▸ **DIRECTIONS FOR THIS TASK**:
Copy out every line of the data where the word "Aladi" is found.

▸ **GIVEN RECORDS**:
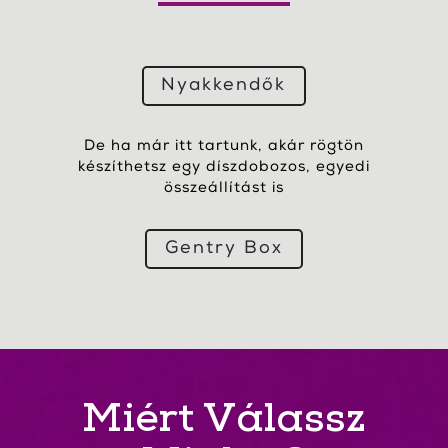
Nyakkendők
De ha már itt tartunk, akár rögtön
készíthetsz egy díszdobozos, egyedi
összeállítást is
Gentry Box
Miért Válassz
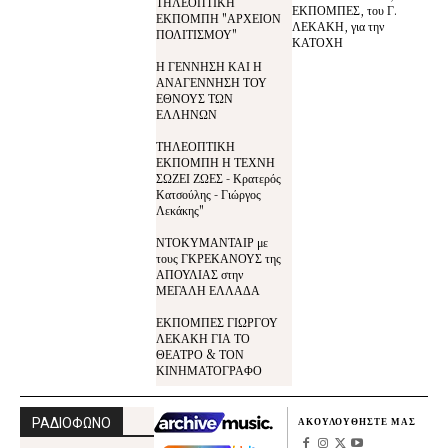
ΤΗΛΕΟΠΤΙΚΗ
ΕΚΠΟΜΠΕΣ, του Γ.
ΕΚΠΟΜΠΗ "ΑΡΧΕΙΟΝ
ΛΕΚΑΚΗ, για την
ΠΟΛΙΤΙΣΜΟΥ"
ΚΑΤΟΧΗ
Η ΓΕΝΝΗΣΗ ΚΑΙ Η
ΑΝΑΓΕΝΝΗΣΗ ΤΟΥ
ΕΘΝΟΥΣ ΤΩΝ
ΕΛΛΗΝΩΝ
ΤΗΛΕΟΠΤΙΚΗ
ΕΚΠΟΜΠΗ Η ΤΕΧΝΗ
ΣΩΖΕΙ ΖΩΕΣ - Κρατερός
Κατσούλης - Γιώργος
Λεκάκης"
ΝΤΟΚΥΜΑΝΤΑΙΡ με
τους ΓΚΡΕΚΑΝΟΥΣ της
ΑΠΟΥΛΙΑΣ στην
ΜΕΓΑΛΗ ΕΛΛΑΔΑ
ΕΚΠΟΜΠΕΣ ΓΙΩΡΓΟΥ
ΛΕΚΑΚΗ ΓΙΑ ΤΟ
ΘΕΑΤΡΟ & ΤΟΝ
ΚΙΝΗΜΑΤΟΓΡΑΦΟ
ΡΑΔΙΟΦΩΝΟ
ΑΚΟΥΛΟΥΘΗΣΤΕ ΜΑΣ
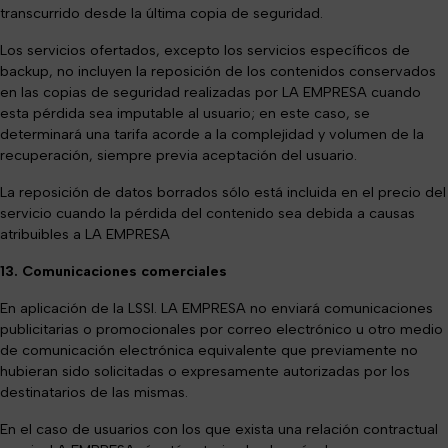
transcurrido desde la última copia de seguridad.
Los servicios ofertados, excepto los servicios específicos de
backup, no incluyen la reposición de los contenidos conservados
en las copias de seguridad realizadas por LA EMPRESA cuando
esta pérdida sea imputable al usuario; en este caso, se
determinará una tarifa acorde a la complejidad y volumen de la
recuperación, siempre previa aceptación del usuario.
La reposición de datos borrados sólo está incluida en el precio del
servicio cuando la pérdida del contenido sea debida a causas
atribuibles a
LA EMPRESA
13. Comunicaciones comerciales
En aplicación de la LSSI. LA EMPRESA no enviará comunicaciones
publicitarias o promocionales por correo electrónico u otro medio
de comunicación electrónica equivalente que previamente no
hubieran sido solicitadas o expresamente autorizadas por los
destinatarios de las mismas.
En el caso de usuarios con los que exista una relación contractual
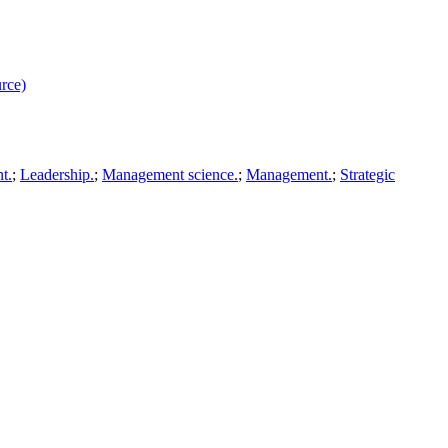
rce)
t.
;
Leadership.
;
Management science.
;
Management.
;
Strategic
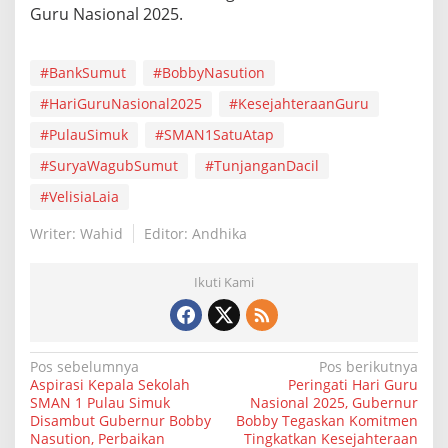
Guru Nasional 2025.
#BankSumut
#BobbyNasution
#HariGuruNasional2025
#KesejahteraanGuru
#PulauSimuk
#SMAN1SatuAtap
#SuryaWagubSumut
#TunjanganDacil
#VelisiaLaia
Writer: Wahid
Editor: Andhika
Ikuti Kami
N
Pos sebelumnya
Pos berikutnya
Aspirasi Kepala Sekolah
Peringati Hari Guru
a
SMAN 1 Pulau Simuk
Nasional 2025, Gubernur
Disambut Gubernur Bobby
Bobby Tegaskan Komitmen
v
Nasution, Perbaikan
Tingkatkan Kesejahteraan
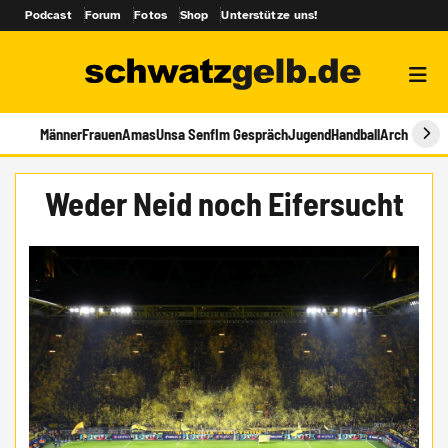
Podcast
Forum
Fotos
Shop
Unterstütze uns!
Männer
Frauen
Amas
Unsa Senf
Im Gespräch
Jugend
Handball
Archiv
Weder Neid noch Eifersucht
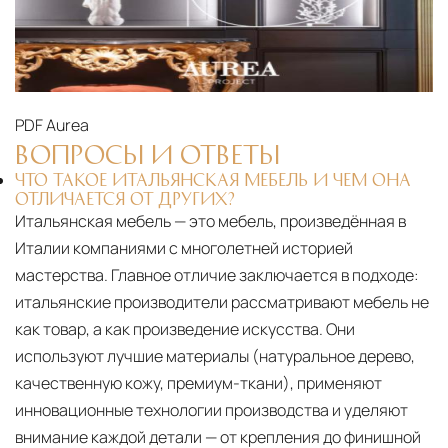
Страхование груза
Все международные
поставки застрахованы в соответствии с
международными стандартами. Клиенты могут
выбрать дополнительное страхование для
PDF
Aurea
критичных партий товара.
ВОПРОСЫ И ОТВЕТЫ
ЧТО ТАКОЕ ИТАЛЬЯНСКАЯ МЕБЕЛЬ И ЧЕМ ОНА
ОТЛИЧАЕТСЯ ОТ ДРУГИХ?
Итальянская мебель — это мебель, произведённая в
Италии компаниями с многолетней историей
мастерства. Главное отличие заключается в подходе:
итальянские производители рассматривают мебель не
как товар, а как произведение искусства. Они
используют лучшие материалы (натуральное дерево,
качественную кожу, премиум-ткани), применяют
инновационные технологии производства и уделяют
внимание каждой детали — от крепления до финишной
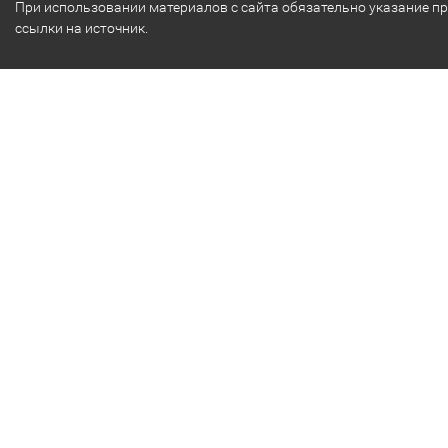
При использовании материалов с сайта обязательно указание п
ссылки на источник.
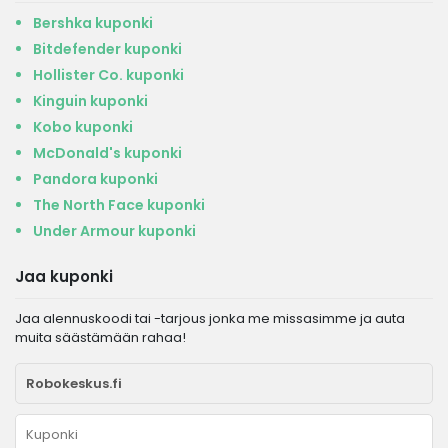
Bershka kuponki
Bitdefender kuponki
Hollister Co. kuponki
Kinguin kuponki
Kobo kuponki
McDonald's kuponki
Pandora kuponki
The North Face kuponki
Under Armour kuponki
Jaa kuponki
Jaa alennuskoodi tai -tarjous jonka me missasimme ja auta
muita säästämään rahaa!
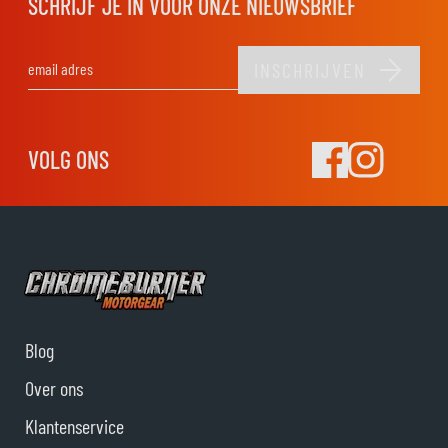
SCHRIJF JE IN VOOR ONZE NIEUWSBRIEF
INSCHRIJVEN
E-mail adres
VOLG ONS
Blog
Over ons
Klantenservice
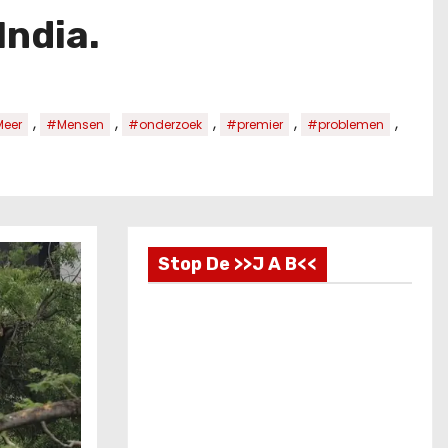
India.
,
,
,
,
,
eer
#Mensen
#onderzoek
#premier
#problemen
Stop De >>J A B<<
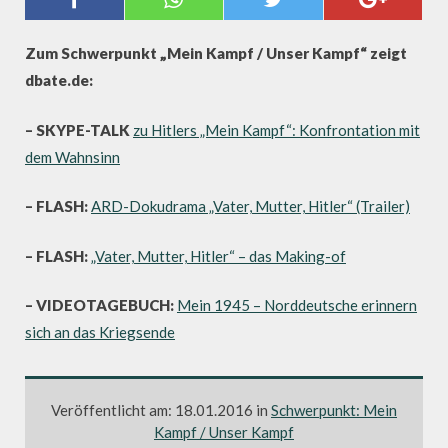
UNSER KAMPF
Zum Schwerpunkt „Mein Kampf / Unser Kampf“ zeigt
dbate.de:
– SKYPE-TALK
zu Hitlers „Mein Kampf“: Konfrontation mit
dem Wahnsinn
– FLASH:
ARD-Dokudrama „Vater, Mutter, Hitler“ (Trailer)
– FLASH:
„Vater, Mutter, Hitler“ – das Making-of
– VIDEOTAGEBUCH:
Mein 1945 – Norddeutsche erinnern
sich an das Kriegsende
Veröffentlicht am: 18.01.2016 in
Schwerpunkt: Mein
Kampf / Unser Kampf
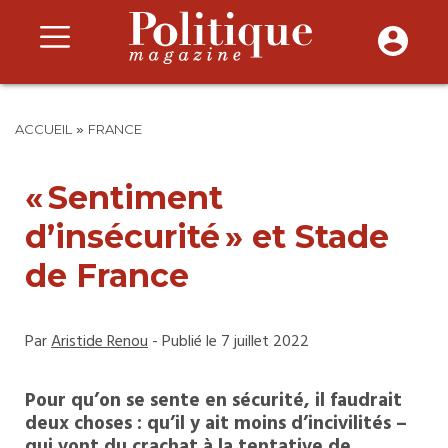
»
ACCUEIL
FRANCE
« Sentiment
d’insécurité » et Stade
de France
Par
Aristide Renou
- Publié le 7 juillet 2022
Pour qu’on se sente en sécurité, il faudrait
deux choses : qu’il y ait moins d’incivilités –
qui vont du crachat à la tentative de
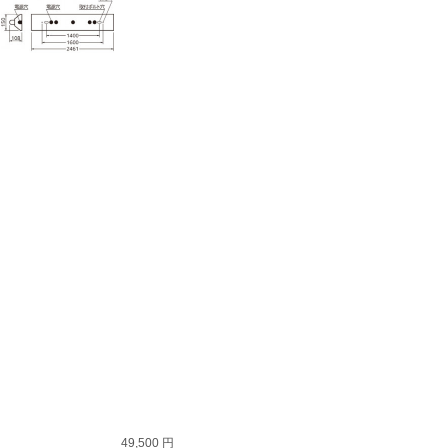
49,500 円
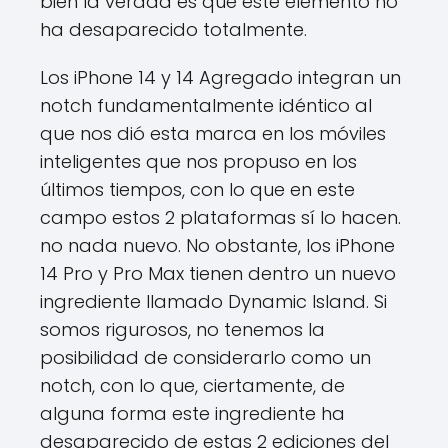
bien la verdad es que este elemento no
ha desaparecido totalmente.
Los iPhone 14 y 14 Agregado integran un
notch fundamentalmente idéntico al
que nos dió esta marca en los móviles
inteligentes que nos propuso en los
últimos tiempos, con lo que en este
campo estos 2 plataformas sí lo hacen.
no nada nuevo. No obstante, los iPhone
14 Pro y Pro Max tienen dentro un nuevo
ingrediente llamado Dynamic Island. Si
somos rigurosos, no tenemos la
posibilidad de considerarlo como un
notch, con lo que, ciertamente, de
alguna forma este ingrediente ha
desaparecido de estas 2 ediciones del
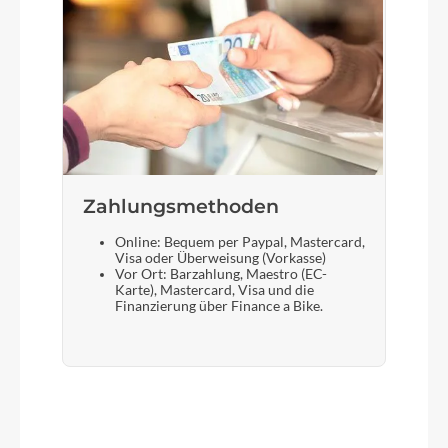
Zahlungsmethoden
Online: Bequem per Paypal, Mastercard,
Visa oder Überweisung (Vorkasse)
Vor Ort: Barzahlung, Maestro (EC-
Karte), Mastercard, Visa und die
Finanzierung über Finance a Bike.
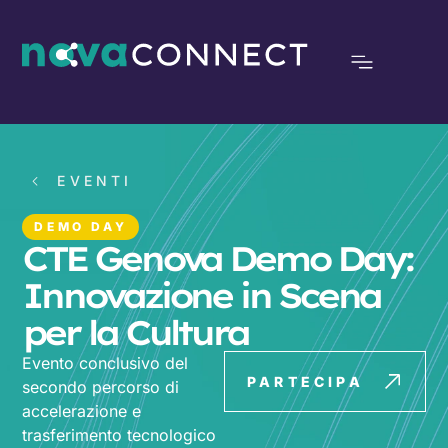
EVENTI
DEMO DAY
CTE Genova Demo Day:
Innovazione in Scena
per la Cultura
Evento conclusivo del
PARTECIPA
secondo percorso di
accelerazione e
trasferimento tecnologico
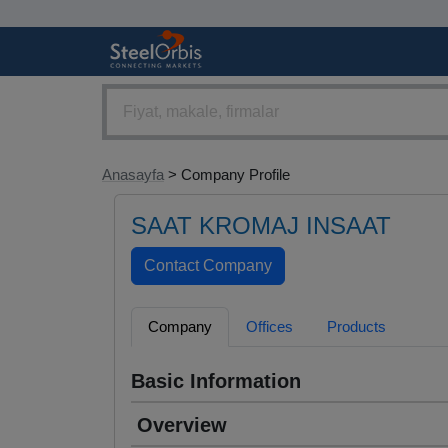
Anasayfa
> Company Profile
SAAT KROMAJ INSAAT
Company
Offices
Products
Basic Information
Overview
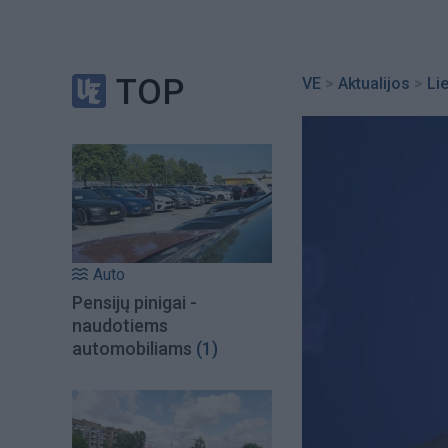
TOP
VE
>
Aktualijos
>
Li
Auto
Pensijų pinigai -
naudotiems
automobiliams
(1)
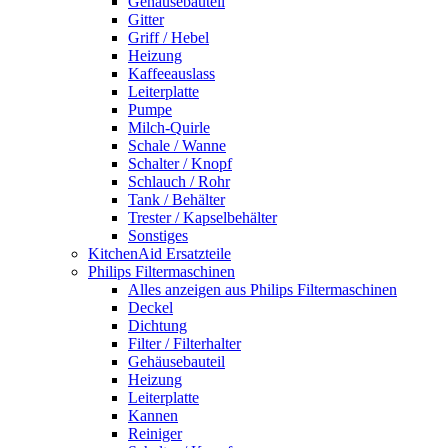
Gehäusebauteil
Gitter
Griff / Hebel
Heizung
Kaffeeauslass
Leiterplatte
Pumpe
Milch-Quirle
Schale / Wanne
Schalter / Knopf
Schlauch / Rohr
Tank / Behälter
Trester / Kapselbehälter
Sonstiges
KitchenAid Ersatzteile
Philips Filtermaschinen
Alles anzeigen aus Philips Filtermaschinen
Deckel
Dichtung
Filter / Filterhalter
Gehäusebauteil
Heizung
Leiterplatte
Kannen
Reiniger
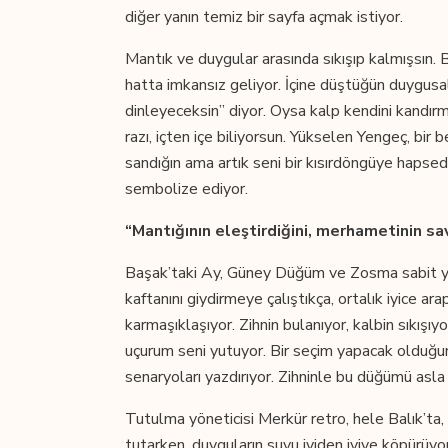
diğer yanın temiz bir sayfa açmak istiyor.
Mantık ve duygular arasında sıkışıp kalmışsın. B
hatta imkansız geliyor. İçine düştüğün duygusal 
dinleyeceksin” diyor. Oysa kalp kendini kand
razı, içten içe biliyorsun. Yükselen Yengeç, b
sandığın ama artık seni bir kısırdöngüye hapsede
sembolize ediyor.
“Mantığının eleştirdiğini, merhametinin sa
Başak’taki Ay, Güney Düğüm ve Zosma sabit yıl
kaftanını giydirmeye çalıştıkça, ortalık iyice a
karmaşıklaşıyor. Zihnin bulanıyor, kalbin sıkışı
uçurum seni yutuyor. Bir seçim yapacak olduğu
senaryoları yazdırıyor. Zihninle bu düğümü asl
Tutulma yöneticisi Merkür retro, hele Balık’ta, 
tutarken, duyguların suyu iyiden iyiye köpürüyor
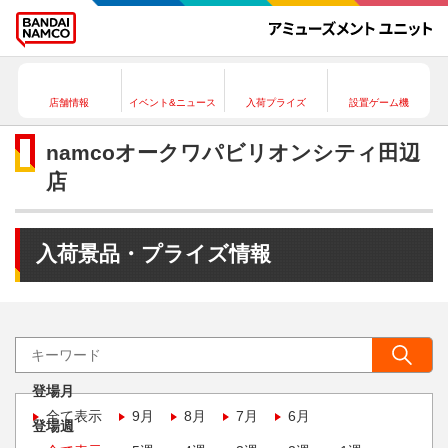
店舗情報
イベント&ニュース
入荷プライズ
設置ゲーム機
namcoオークワパビリオンシティ田辺
店
入荷景品・プライズ情報
登場月
全て表示
9月
8月
7月
6月
登場週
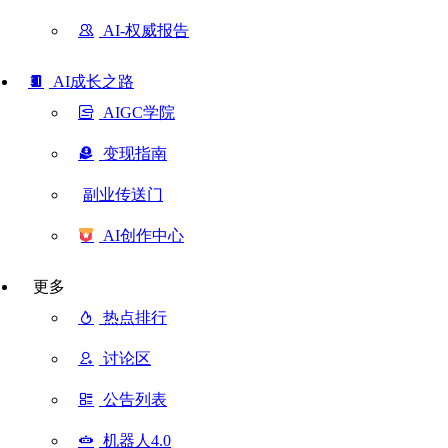
AI-权威报告
AI成长之路
AIGC学院
变现指南
副业传送门
AI创作中心
更多
热点排行
讨论区
公告列表
机器人4.0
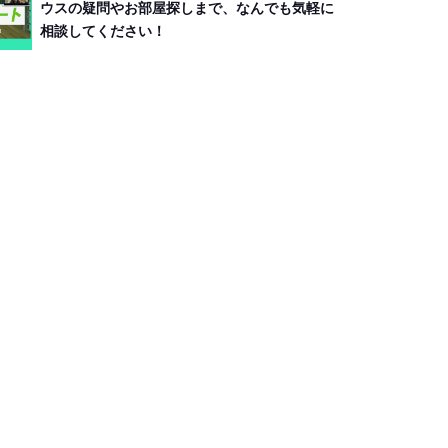
ウスの疑問やお部屋探しまで、なんでも気軽に
相談してください！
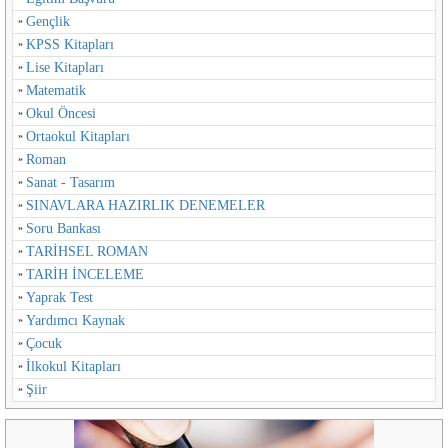
Gençlik
KPSS Kitapları
Lise Kitapları
Matematik
Okul Öncesi
Ortaokul Kitapları
Roman
Sanat - Tasarım
SINAVLARA HAZIRLIK DENEMELER
Soru Bankası
TARİHSEL ROMAN
TARİH İNCELEME
Yaprak Test
Yardımcı Kaynak
Çocuk
İlkokul Kitapları
Şiir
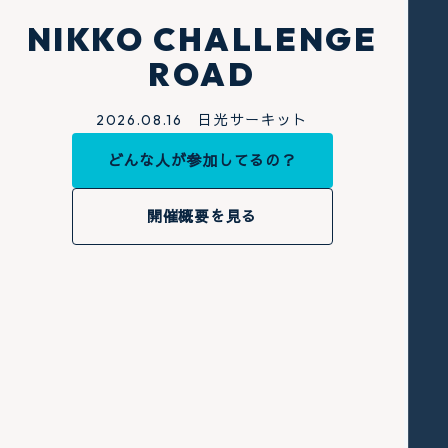
NIKKO CHALLENGE
ROAD
2026.08.16 日光サーキット
どんな人が参加してるの？
開催概要を見る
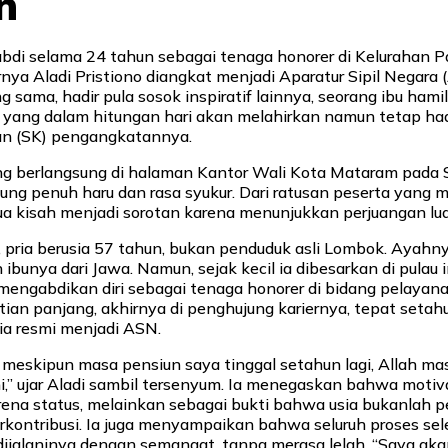
n
bdi selama 24 tahun sebagai tenaga honorer di Kelurahan P
nya Aladi Pristiono diangkat menjadi Aparatur Sipil Negara 
g sama, hadir pula sosok inspiratif lainnya, seorang ibu ham
, yang dalam hitungan hari akan melahirkan namun tetap ha
an (SK) pengangkatannya.
g berlangsung di halaman Kantor Wali Kota Mataram pada Se
ung penuh haru dan rasa syukur. Dari ratusan peserta yang
dua kisah menjadi sorotan karena menunjukkan perjuangan lua
o, pria berusia 57 tahun, bukan penduduk asli Lombok. Ayahny
 ibunya dari Jawa. Namun, sejak kecil ia dibesarkan di pulau i
 mengabdikan diri sebagai tenaga honorer di bidang pelayan
ian panjang, akhirnya di penghujung kariernya, tepat seta
ia resmi menjadi ASN.
, meskipun masa pensiun saya tinggal setahun lagi, Allah mas
,” ujar Aladi sambil tersenyum. Ia menegaskan bahwa motiv
ena status, melainkan sebagai bukti bahwa usia bukanlah 
rkontribusi. Ia juga menyampaikan bahwa seluruh proses sel
jalaninya dengan semangat, tanpa merasa lelah. “Saya aka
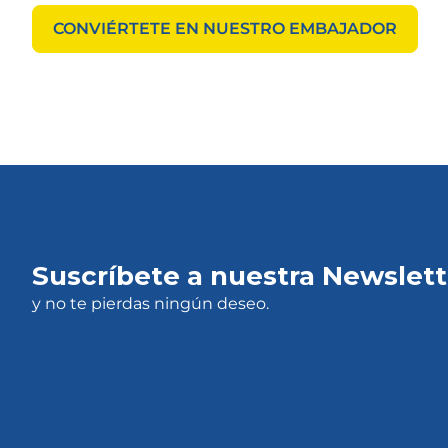
CONVIÉRTETE EN NUESTRO EMBAJADOR
Suscríbete a nuestra Newslett
y no te pierdas ningún deseo.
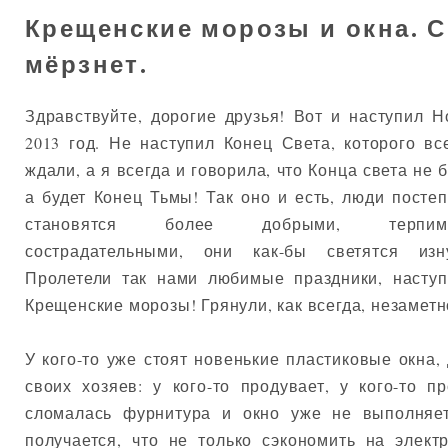
Крещенские морозы и окна. 
мёрзнет.
Здравствуйте, дорогие друзья! Вот и наступил 
2013 год. Не наступил Конец Света, которого вс
ждали, а я всегда и говорила, что Конца света не б
а будет Конец Тьмы! Так оно и есть, люди посте
становятся более добрыми, терпим
сострадательными, они как-бы светятся изну
Пролетели так нами любимые праздники, насту
Крещенские морозы! Грянули, как всегда, незаметн
У кого-то уже стоят новенькие пластиковые окна,
своих хозяев: у кого-то продувает, у кого-то п
сломалась фурнитура и окно уже не выполняе
получается, что не только сэкономить на элект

▸ **EXERCISE RESULT**:
nya Aladi Pristiono diangkat menjadi Aparatur Sipil Negara 
,” ujar Aladi sambil tersenyum. Ia menegaskan bahwa motiv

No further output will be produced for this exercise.